Add to the web app manifest proper icons for different devices and you will also setup the icon name and the color properties needed for creating the splash screen.
- [Instructor] We now have the web app manifest there so it's time to define some icons and theme colors. Let's start with desktop. When we are running on desktop, you can see that little icon there that by default has an Angular logo. It's the Angular icon. And also we have the title there. So, let's change that. That's a standard HTML. So, for example, we can say here, "My Coffee App," put some spaces. And here we have this icon. So, here we have a link with rel icon pointing to a favicon file that we don't want, really.

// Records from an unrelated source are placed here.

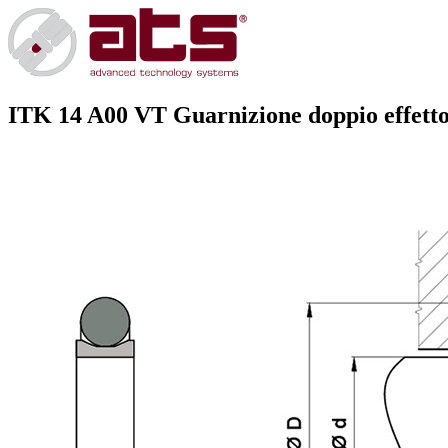
ITK 14 A00 VT
Guarnizione doppio effetto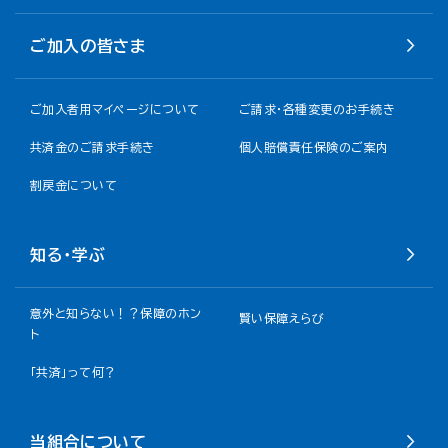
ご加入の皆さま
ご加入者用マイページについて
ご請求・各種変更のお手続き
共済金のご請求手続き
個人賠償責任保険のご案内
割戻金について​
知る・学ぶ
意外と知らない！？保障のホン
賢い保障えらび
ト
「共済」って何？
当組合について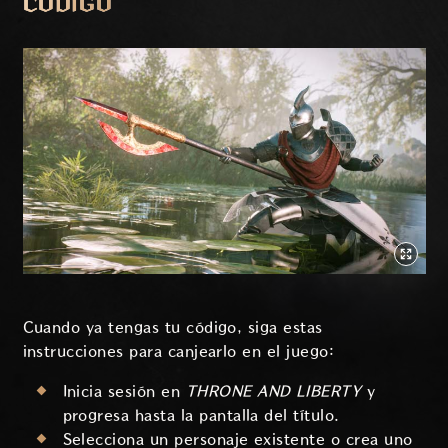
CÓDIGO
Cuando ya tengas tu código, siga estas
instrucciones para canjearlo en el juego:
Inicia sesión en
THRONE AND LIBERTY
y
progresa hasta la pantalla del título.
Selecciona un personaje existente o crea uno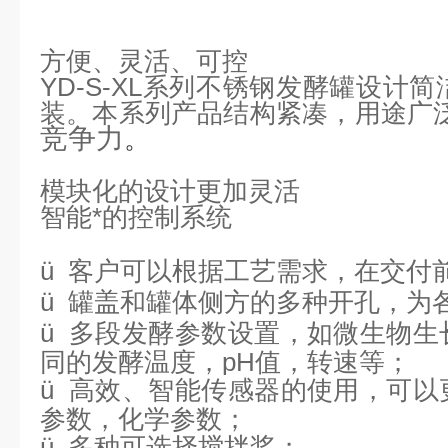
方便、灵活、可控
YD-S-XL系列不锈钢发酵罐
设计简
装。本系列产品结构紧凑，用途广
竞争力
。
模块化的设计更加灵活
智能*的控制系统
ü
客户可以根据工艺需求，在交付
ü
罐盖和罐体侧方的多种开孔，为
ü
多段发酵参数设置，如微生物生
同的发酵温度，pH值，转速等；
ü
高效、智能传感器的使用，可以
参数，化学参数；
ü
多种可选择搅拌桨；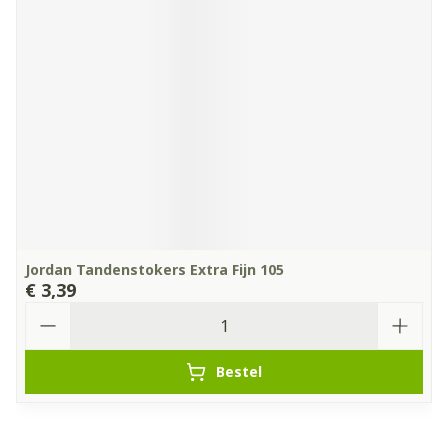
Jordan Tandenstokers Extra Fijn 105
€ 3,39
Aantal
Bestel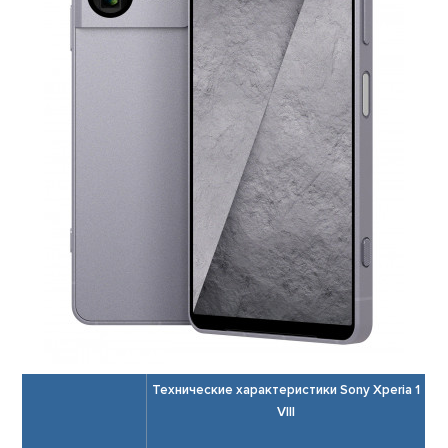
Технические характеристики Sony Xperia 1
VIII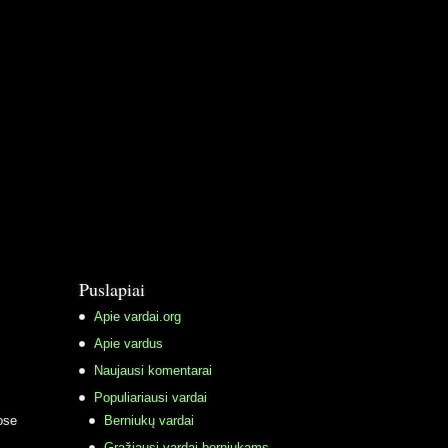
Puslapiai
Apie vardai.org
Apie vardus
Naujausi komentarai
Populiariausi vardai
ose
Berniukų vardai
Gražiausi vardai berniukams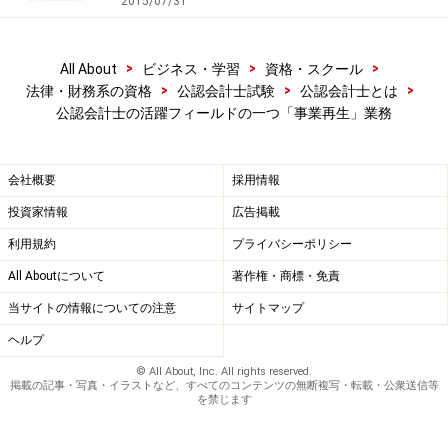
2015/07/31
調査結果をもとに、実質的な純資産を算定します。例え
>
>
>
All About
ビジネス・学習
資格・スクール
ば、帳簿上は純資産100とされていても、財務DDの結
>
>
>
法律・財務系の資格
公認会計士試験
公認会計士とは
果、換金価値のない資産の評価を落としたり、引当金の
公認会計士の活躍フィールドの一つ「事業再生」業務
追加計上を行ったりすると、純資産は減少します。
会社概要
採用情報
例えば、資産を▲120減額修正すると、実質的な純資産
は▲20となり、帳簿上は100の純資産があるように見え
投資家情報
広告掲載
ていても、実質的には▲20の債務超過となっていると評
利用規約
プライバシーポリシー
価します。
All Aboutについて
著作権・商標・免責
当サイトの情報についての注意
サイトマップ
ヘルプ
【図2 財務デューデリジェンス】
© All About, Inc. All rights reserved.
掲載の記事・写真・イラストなど、すべてのコンテンツの無断複写・転載・公衆送信等
を禁じます
「事業DD」とは、窮境の原因を解明するため、会社の実
情を踏まえ様々な切り口により事業を分析することをい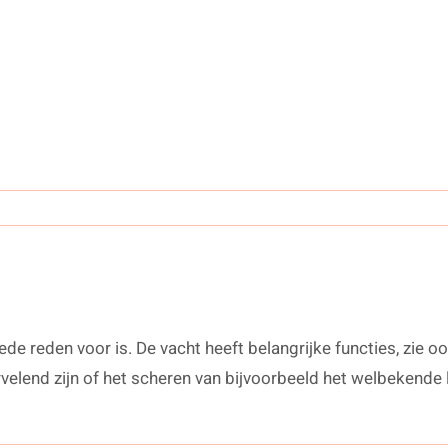
goede reden voor is. De vacht heeft belangrijke functies, zi
ervelend zijn of het scheren van bijvoorbeeld het welbekend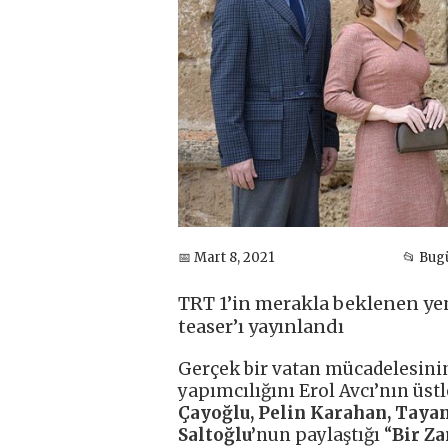
📅 Mart 8, 2021
📂 Bug
TRT 1’in merakla beklenen yeni
teaser’ı yayınlandı
Gerçek bir vatan mücadelesinin
yapımcılığını Erol Avcı’nın üstl
Çayoğlu, Pelin Karahan, Taya
Saltoğlu’
nun
paylaştığı “
Bir Z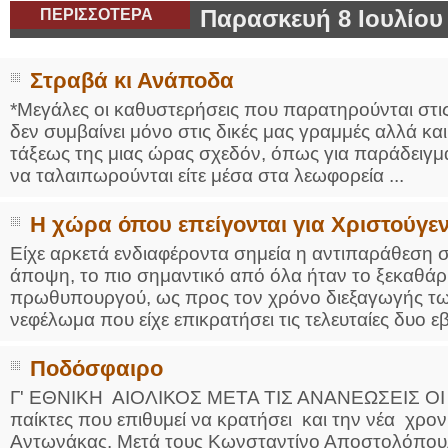
ΠΕΡΙΣΣΟΤΕΡΑ
Παρασκευή 8 Ιουλίου
Στραβά κι Ανάποδα
*Μεγάλες οι καθυστερήσεις που παρατηρούνται στι
δεν συμβαίνει μόνο στις δικές μας γραμμές αλλά κα
τάξεως της μιας ώρας σχεδόν, όπως για παράδειγμα
να ταλαιπωρούνται είτε μέσα στα λεωφορεία ...
Η χώρα όπου επείγονται για Χριστούγεν
Είχε αρκετά ενδιαφέροντα σημεία η αντιπαράθεση σ
άποψη, το πιο σημαντικό από όλα ήταν το ξεκαθάρ
πρωθυπουργού, ως προς τον χρόνο διεξαγωγής των
νεφέλωμα που είχε επικρατήσει τις τελευταίες δυο ε
Ποδόσφαιρο
Γ' ΕΘΝΙΚΗ ΑΙΟΛΙΚΟΣ ΜΕΤΑ ΤΙΣ ΑΝΑΝΕΩΣΕΙΣ ΟΙ 
παίκτες που επιθυμεί να κρατήσει και την νέα χρο
Αντωνάκας. Μετά τους Κωνσταντίνο Αποστολόπου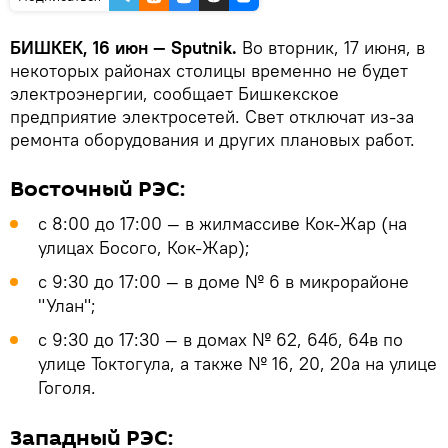
БИШКЕК, 16 июн — Sputnik.
Во вторник, 17 июня, в
некоторых районах столицы временно не будет
электроэнергии, сообщает Бишкекское
предприятие электросетей. Свет отключат из-за
ремонта оборудования и других плановых работ.
Восточный РЭС:
с 8:00 до 17:00 — в жилмассиве Кок-Жар (на
улицах Босого, Кок-Жар);
с 9:30 до 17:00 — в доме № 6 в микрорайоне
"Улан";
с 9:30 до 17:30 — в домах № 62, 64б, 64в по
улице Токтогула, а также № 16, 20, 20а на улице
Гоголя.
Западный РЭС: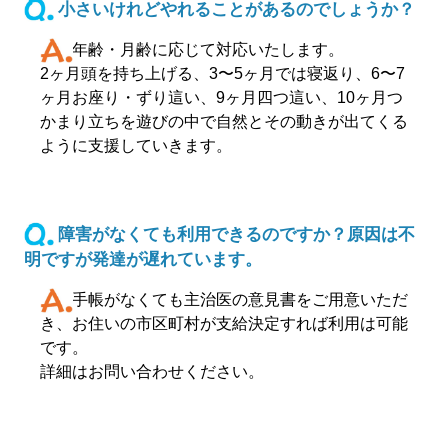
小さいけれどやれることがあるのでしょうか？
年齢・月齢に応じて対応いたします。
2ヶ月頭を持ち上げる、3〜5ヶ月では寝返り、6〜7
ヶ月お座り・ずり這い、9ヶ月四つ這い、10ヶ月つ
かまり立ちを遊びの中で自然とその動きが出てくる
ように支援していきます。
障害がなくても利用できるのですか？原因は不
明ですが発達が遅れています。
手帳がなくても主治医の意見書をご用意いただ
き、お住いの市区町村が支給決定すれば利用は可能
です。
詳細はお問い合わせください。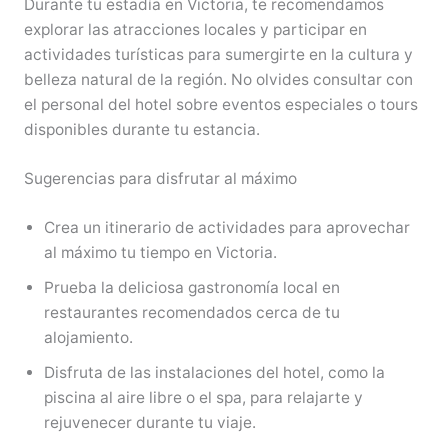
Durante tu estadía en Victoria, te recomendamos
explorar las atracciones locales y participar en
actividades turísticas para sumergirte en la cultura y
belleza natural de la región. No olvides consultar con
el personal del hotel sobre eventos especiales o tours
disponibles durante tu estancia.
Sugerencias para disfrutar al máximo
Crea un itinerario de actividades para aprovechar
al máximo tu tiempo en Victoria.
Prueba la deliciosa gastronomía local en
restaurantes recomendados cerca de tu
alojamiento.
Disfruta de las instalaciones del hotel, como la
piscina al aire libre o el spa, para relajarte y
rejuvenecer durante tu viaje.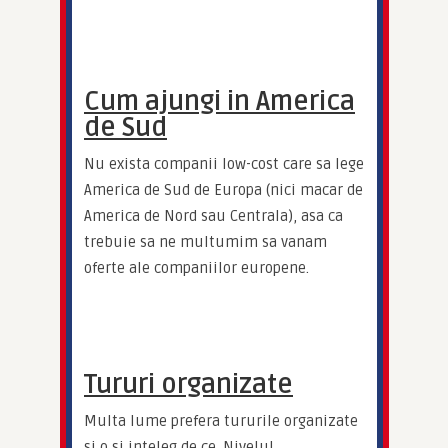
Cum ajungi in America
de Sud
Nu exista companii low-cost care sa lege 
America de Sud de Europa (nici macar de 
America de Nord sau Centrala), asa ca 
trebuie sa ne multumim sa vanam 
oferte ale companiilor europene.
Tururi organizate
Multa lume prefera tururile organizate 
si o si inteleg de ce. Nivelul 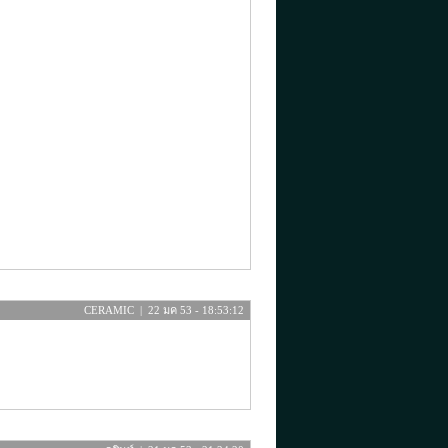
CERAMIC | 22 มค 53 - 18:53:12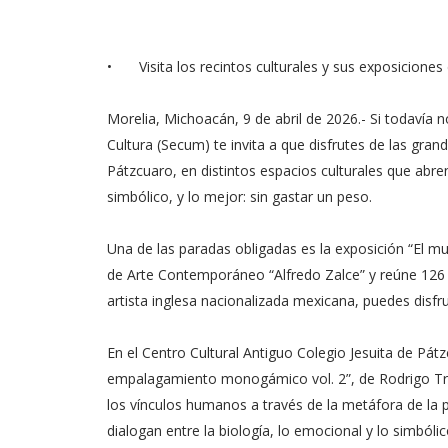
•
Visita los recintos culturales y sus exposicione
Morelia, Michoacán, 9 de abril de 2026.- Si todavía n
Cultura (Secum) te invita a que disfrutes de las gra
Pátzcuaro, en distintos espacios culturales que abre
simbólico, y lo mejor: sin gastar un peso.
Una de las paradas obligadas es la exposición “El mu
de Arte Contemporáneo “Alfredo Zalce” y reúne 126 pi
artista inglesa nacionalizada mexicana, puedes disfru
En el Centro Cultural Antiguo Colegio Jesuita de Pátz
empalagamiento monogámico vol. 2”, de Rodrigo Trev
los vínculos humanos a través de la metáfora de la p
dialogan entre la biología, lo emocional y lo simbólic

So, I'm going to use four icons, a set of icons that I have here in a folder that you can download in the Exercise Files of this video. And I'm going to create then a folder inside source. I will call this icons. And I'm going to put all these icons here. Of course, you can have your own icons as well. You can see I have icons in different sizes. For the favicon let's use the smallest one.
So, I'm going to point to images/icon_96.png. Also, the type is different, this is not an ico file, it's a png, so I'm going to change the type. And if I want to serve that new folder, I need to say so to .angular-cli. Opening .angular-cli.json and adding another asset for my icons. And, if I want, I can remove the favicon file because I'm not going to use it anymore.
So, I need to save these and also I need to serve again. So, probably you need to stop your server and start your server again. So, here is my server. I will stop it with Control + C. And I will serve again. That will take the new changes in the cli.json file. Okay, it's done. So, I'm going to save my new HTML file. So, you can see my icon is not there, it's taking the old one because I don't have the same name here.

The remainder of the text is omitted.